I recently read a posting on Mises.org that bemoaned the evils of government intervention in the production and distribution of ethanol from corn. Ironically, the poster proceeded to advocate MORE government intervention to “fix” the problem. Will we ever learn?

One of the many oddities of American society, and one which goes back well before the War between the States, is that Americans seem all too often to regard government, at all levels, as selfless and benevolent. Indeed, for some people, government IS god; for others it is divinely inspired and endorsed. It is not uncommon to have government compared to Robin Hood, Santa Claus, and Johnny Appleseed all in one. We, as a nation, view government as savior, problem-solver, nanny, playground monitor, and a wealthy (if eccentric) aunt with one foot in the bucket, ready to shower us with an unexpected inheritance.

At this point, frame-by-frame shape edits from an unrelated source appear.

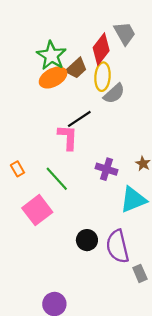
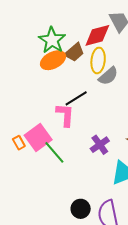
red diamond: (101, 49) -> (97, 35), turned 36
purple cross: (107, 169) -> (100, 145), turned 36
pink square: (37, 210) -> (38, 138), moved

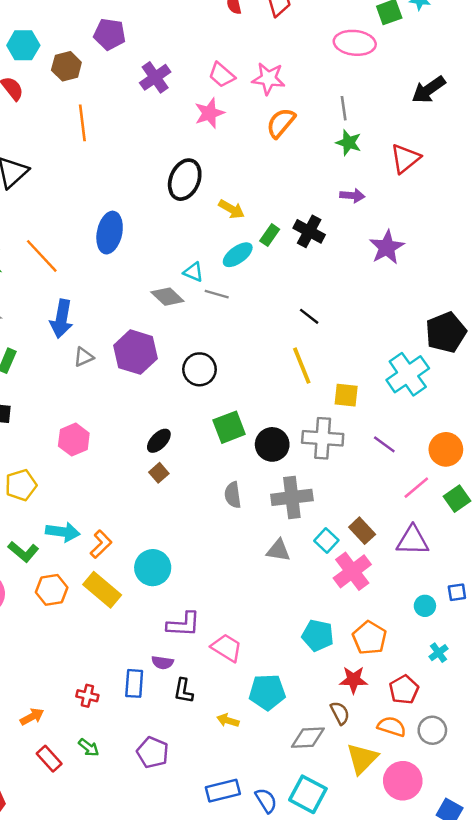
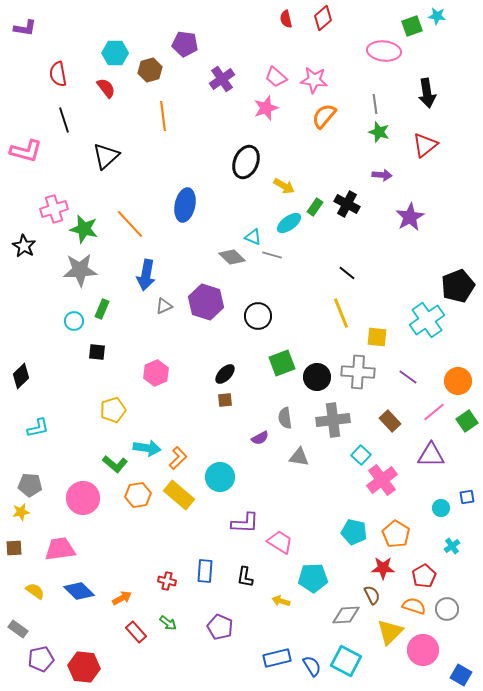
black arrow: (429, 90) -> (427, 93), moved, turned -64
brown square: (159, 473) -> (225, 400), turned 35
brown rectangle: (362, 531) -> (390, 421), moved
gray triangle: (278, 550) -> (299, 457), moved
purple semicircle: (163, 662) -> (260, 438), moved, turned -36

As a result, we as a people, believe that government intervention in every aspect of life, public or private, is normal, required, and (at least usually) a good thing.

Even many of those who are most opposed to government’s mistakes and attitude all too often seem to believe that if the “right judges” or the “right legislators” or the “right administrators” are elected or appointed, or if the “right” decisions are made by courts (based on the presentation of the “right” arguments), then government will become good. Looked at in another way, too many of us view government as a good thing turned evil, like Anakin Skywalker’s change into Darth Vader. So even if government intervention is (sometimes) a bad thing, we can fix government so that its intervention is always a good thing.

However, history and logic show otherwise. Government, not even the American government - either of the Confederation or the Constitution - was not built to be a substitute parent, a loving caregiver, or a wise mentor. Attempts to portray it as something of this sort are either naïve or malicious; attempts to convert it to such are doomed. Government is force, its mechanisms are designed to apply that force as desired by those who control it.

Its essence is disguised in order to make it more palatable. Today we speak of the “consent of the governed” the way people once spoke of the “divine right of kings.” Those who control the force which is government once claimed either to be divine themselves (such as Assyria, Egypt, early Roman Imperium) or to be divinely appointed (such as medieval kings and Chinese emperors). Since 1776, the powers that be claim to be “of, by, and for the people,” who are, of course divinely empowered to govern (“Vox Populi, Vox Dei” and “Under God the People Rule”). Thus, rituals to show divinity or divine favor are replaced by rituals to demonstrate popular support: demagogic appeals for support and votes (with other mechanisms to support and if necessary replace that should the appeals fail) are today’s replacement for drawing swords from stones and mythic genealogies and priestly proclamations and magic tricks. Obviously, force that would otherwise be immoral IS moral if employed by governments which are specifically directed by God to use that force. Intervention by government, on any scale, for any goal, is thereby legitimized.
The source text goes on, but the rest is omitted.